Monday 9 July 2018

Those useless Brexiteers

Yesterday, both David Davis and Booris de Piffel Johnson resigned, 40% of Brexit ministers who, for the past two years, have been tasked of making the Brexit project real.

And they have failed.

Failed in the most spectacular way, in that, and in DD's case, he has been a Eurosceptic for the best part of two decades, and in those two decades one would have thought when you main political ambition is to take the UK out of Europe, then he might have come up with a plan. And that he is en ex TA SAS officer, then making a plan is something he knows is essential.

But he did nothing, nothing for two decades, and then once installed as Minister for Brexit, pissed around for two years, was photographed at the first meeting with Barnier, sitting across the table from the EU team, all who had a huge pile of briefing papers and forced smiles. Whilst on the other side, DD had nothing except an inane smile, as though he had just told himself a really funny joke. Some said it showed the EU bound up with paperwork, but I pointed out at the time it looked like a team going into talks well briefed.

I guess I was right about that, as time after time the EU let the UK, under DD's leadership n talks, paint itself into corner after corner, until the fallback position for NI last December settled the issue of the border with Ireland, in a worse case scenario. The UK would find it hard not to honour that, breaking a solemn undertaking in international trade talks, the first such talks it had done for itself in two generations. Not a very good symbol for Global Britain.

But DD bluffed on, huffing and puffing in front of select committees, soundbiting in Parliament, misleading the house (usually a resignation matter) in regard to impact assessments that may or may not have actually existed.
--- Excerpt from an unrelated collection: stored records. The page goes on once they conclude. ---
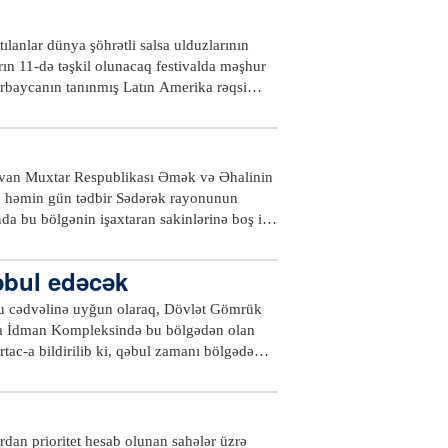
dbirlərdən, əhalinin elektrik enerjisi, təbii
 edək ki, "Kapital Bank" filial şəbəkəsinin
olunub.Məruzə və çıxışlarda uğurlarla yanaşı,
" və "Nərimanov Kart Mərkəzi" filialları,
lanlar dünya şöhrətli salsa ulduzlarının
bəsi fəaliyyətə başlayıb, "Həzi Aslanov",
brın 11-də təşkil olunacaq festivalda məşhur
yenilənmiş filiallarında vahid korporativ
rbaycanın tanınmış Latın Amerika rəqsi
daha bir sıra şəhər və region filiallarının
 Baku”, “Profi Dance”, “Let's dance studio”,
yeni konsepsiyaya uyğun əsaslı təmir olunması, yeni filial və şöbələrin açılması planlaşdırılır.xeber100.com
çıvan Muxtar Respublikası Əmək və Əhalinin
i, həmin gün tədbir Sədərək rayonunun
 bu bölgənin işaxtaran sakinlərinə boş iş
uz şəhərindəki “Araz” kinoteatrının binası
iləcəklər. Oktyabrın 24-də ordubadlılara,
əbul edəcək
ndə əmək yarmarkası oktyabr ayının 27-də
ulu cədvəlinə uyğun olaraq, Dövlət Gömrük
iya İdman Kompleksində bu bölgədən olan
c-a bildirilib ki, qəbul zamanı bölgədə
ri ilə bağlı müraciətləri dinləniləcək.DGK
k orqanlarına xidmətə qəbul "Gömrük
-cu il 12 noyabr tarixli 349 nömrəli
çirilməsi qaydaları" əsasında test üsulu ilə
dan prioritet hesab olunan sahələr üzrə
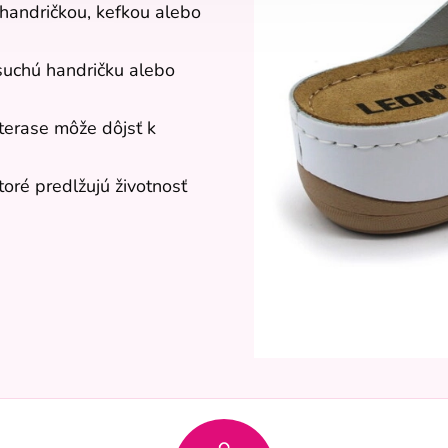
 handričkou, kefkou alebo
suchú handričku alebo
terase môže dôjsť k
toré predlžujú životnosť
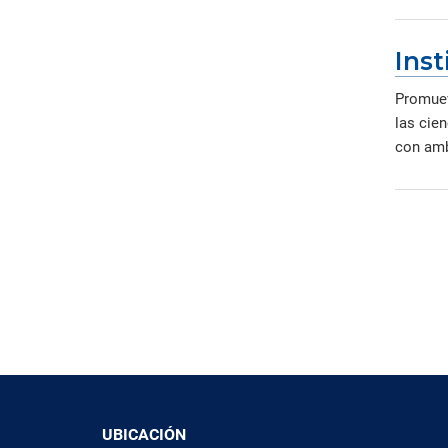
Inst
Promueve
las cien
con amb
UBICACIÓN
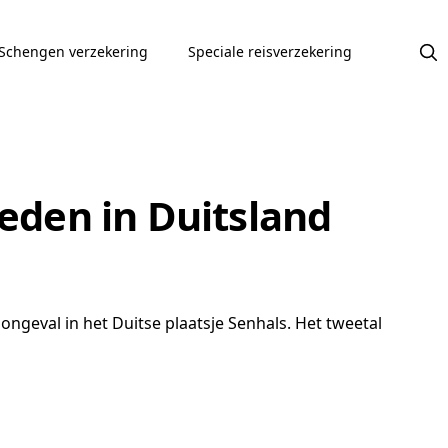
Schengen verzekering
Speciale reisverzekering
den in Duitsland
ngeval in het Duitse plaatsje Senhals. Het tweetal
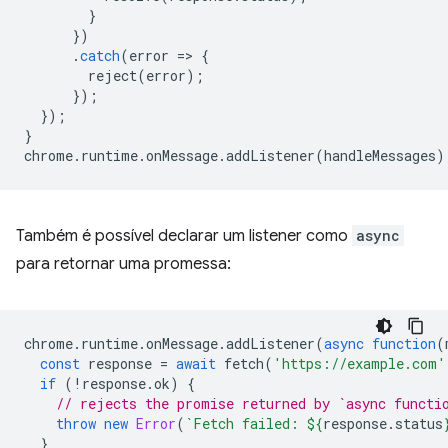
}
})
.
catch
(
error
=
>
{
reject
(
error
);
});
});
}
chrome
.
runtime
.
onMessage
.
addListener
(
handleMessages
)
Também é possível declarar um listener como
async
para retornar uma promessa:
chrome
.
runtime
.
onMessage
.
addListener
(
async
function
(
const
response
=
await
fetch
(
'https://example.com'
if
(
!
response
.
ok
)
{
// rejects the promise returned by `async functi
throw
new
Error
(
`Fetch failed: 
${
response
.
status
}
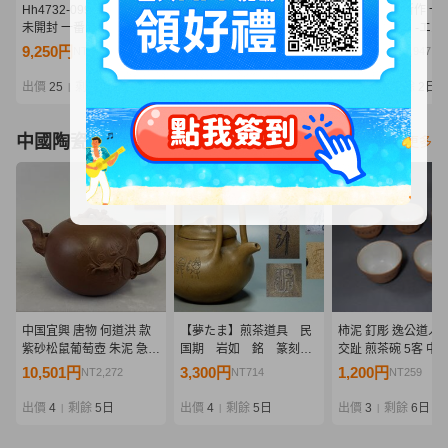
Hh4732-099★♪【120】
Hh4731-099★♪【120】
075)未開封 新作 一
未開封 一番くじ ワンピー
未開封 一番くじ ワンピー
じ ワンピース -エル
ス エルバフ編 GIANT
ス エルバフ編 GIANT
編- GIANT BASH!! Vo
9,250円
10,000円
9,000円
NT2,001
NT2,164
NT1,947
BASH!! Vol.2 D賞 ブロギ
BASH!! Vol.2 D賞 ブロギ
D賞 ブロギー
ー MASTERLISE
ー MASTERLISE
MASTERLISE EXPI
出價
25
剩餘
1日
出價
21
剩餘
15 時
出價
17
剩餘
2日
|
|
|
EXPIECE
EXPIECE
フィギュア ②
中國陶瓷器
看更多
中国宜興 唐物 何道洪 款
【夢たま】煎茶道具 民
柿泥 釘彫 逸公道人 
紫砂松鼠葡萄壺 朱泥 急須
国期 岩如 銘 篆刻山
交趾 煎茶碗 5客 中
栗鼠 葡萄 急須 茶壺 大振
水陰刻文 提手急須 最
泥物 茶碗 煎茶器 煎
10,501円
3,300円
1,200円
NT2,272
NT714
NT259
り 宜興紫砂壺 煎茶道具
大幅15.5㎝/中国古玩 唐
具 唐物 検索 宜興 
中国古玩
物 白泥☆
出價
4
剩餘
5日
出價
4
剩餘
5日
出價
3
剩餘
6日
|
|
|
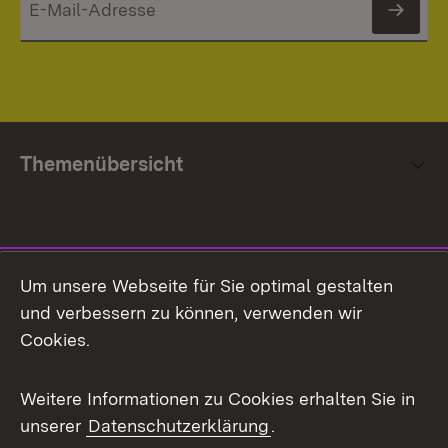
News
Themenübersicht
Social Media
Um unsere Webseite für Sie optimal gestalten
und verbessern zu können, verwenden wir
Facebook
Cookies.
Flickr
Weitere Informationen zu Cookies erhalten Sie in
X / Twitter
unserer
Datenschutzerklärung
.
Youtube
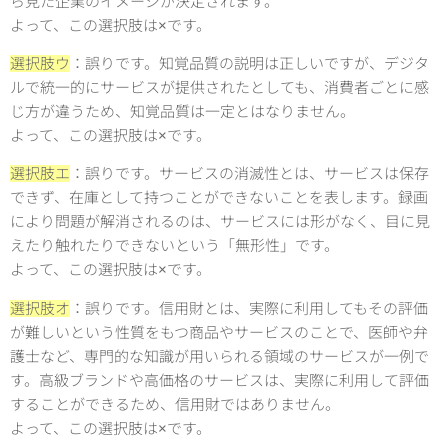
ら見た企業のイメージが決定されます。
よって、この選択肢は×です。
選択肢ウ
：誤りです。知覚品質の説明は正しいですが、デジタ
ルで統一的にサービスが提供されたとしても、消費者ごとに感
じ方が違うため、知覚品質は一定とはなりません。
よって、この選択肢は×です。
選択肢エ
：誤りです。サービスの消滅性とは、サービスは保存
できず、在庫として持つことができないことを表します。録画
により問題が解消されるのは、サービスには形がなく、目に見
えたり触れたりできないという「無形性」です。
よって、この選択肢は×です。
選択肢オ
：誤りです。信用財とは、実際に利用してもその評価
が難しいという性質をもつ商品やサービスのことで、医師や弁
護士など、専門的な知識が用いられる領域のサービスが一例で
す。高級ブランドや高価格のサービスは、実際に利用して評価
することができるため、信用財ではありません。
よって、この選択肢は×です。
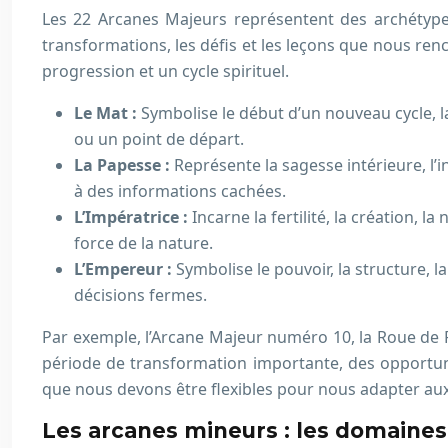
Les 22 Arcanes Majeurs représentent des archétypes
transformations, les défis et les leçons que nous re
progression et un cycle spirituel.
Le Mat :
Symbolise le début d’un nouveau cycle, la
ou un point de départ.
La Papesse :
Représente la sagesse intérieure, l’in
à des informations cachées.
L’Impératrice :
Incarne la fertilité, la création, l
force de la nature.
L’Empereur :
Symbolise le pouvoir, la structure, la 
décisions fermes.
Par exemple, l’Arcane Majeur numéro 10, la Roue de Fo
période de transformation importante, des opportunit
que nous devons être flexibles pour nous adapter a
Les arcanes mineurs : les domaines 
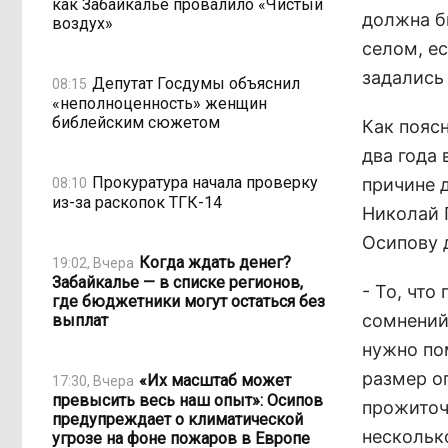
как Забайкалье провалило «Чистый
должна б
воздух»
селом, е
задались
Депутат Госдумы объяснил
08:15
«неполноценность» женщин
библейским сюжетом
Как пояс
два года 
Прокуратура начала проверку
причине 
08:10
из-за раскопок ТГК-14
Николай 
Осипову 
Когда ждать денег?
19:02, Вчера
Забайкалье — в списке регионов,
- То, чт
где бюджетники могут остаться без
сомнений
выплат
нужно по
размер о
«Их масштаб может
17:30, Вчера
превысить весь наш опыт»: Осипов
прожиточ
предупреждает о климатической
нескольк
угрозе на фоне пожаров в Европе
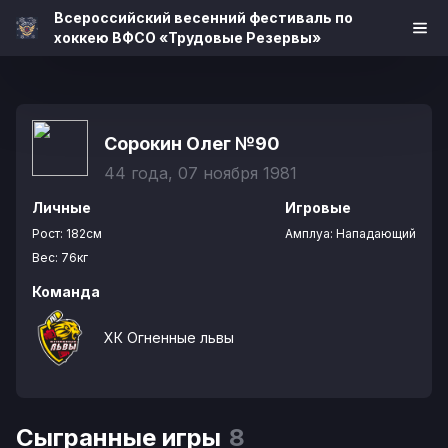
Всероссийский весенний фестиваль по
хоккею ВФСО «Трудовые Резервы»
Сорокин Олег
№90
44 года, 07 ноября 1981
Личные
Игровые
Рост:
182см
Амплуа:
Нападающий
Вес:
76кг
Команда
ХК Огненные львы
Сыгранные игры
8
May let him carry on, letting him hang himself in incompetence by giving him way too much rope, but at the same time allowing his agreements during talks box her into so many corners that there are only impossible choices left, any of which would bring her Government down. She picked a course last week, and the resulting chaos seen yesterday all came from that. As was always the case, Brexit sounds fine in the abstract, but when details are discussed or looked at, it becomes impossible.

And yet the Brexiteers plough on, Boris is probably making a play to replace May, 80 MPs attended the ERG meeting last night, more than enough if they voted to force a no confidence vote, but like always, the Brexiteers will probably stay away from doing the really brave thing, unless, as in Boris' case, it helps their own careers.

The Conservative Party is now fatally wounded, it will die, the two wings cannot ever be reconciled, not after these past four days, but it will probably have to fight the next election as it is, under a leader of one Brexit bent or the other, and if Labour decides to go full remain, then electoral oblivion beckons. A new centralist party will be formed, maybe with MPs from the Labour right and Tory left, joining with the Lib Dems, and who knows, peace may settle on British politics once again.

But before then, things will get worse, much, much worse. So buckle up, its going to be a bumpy ride.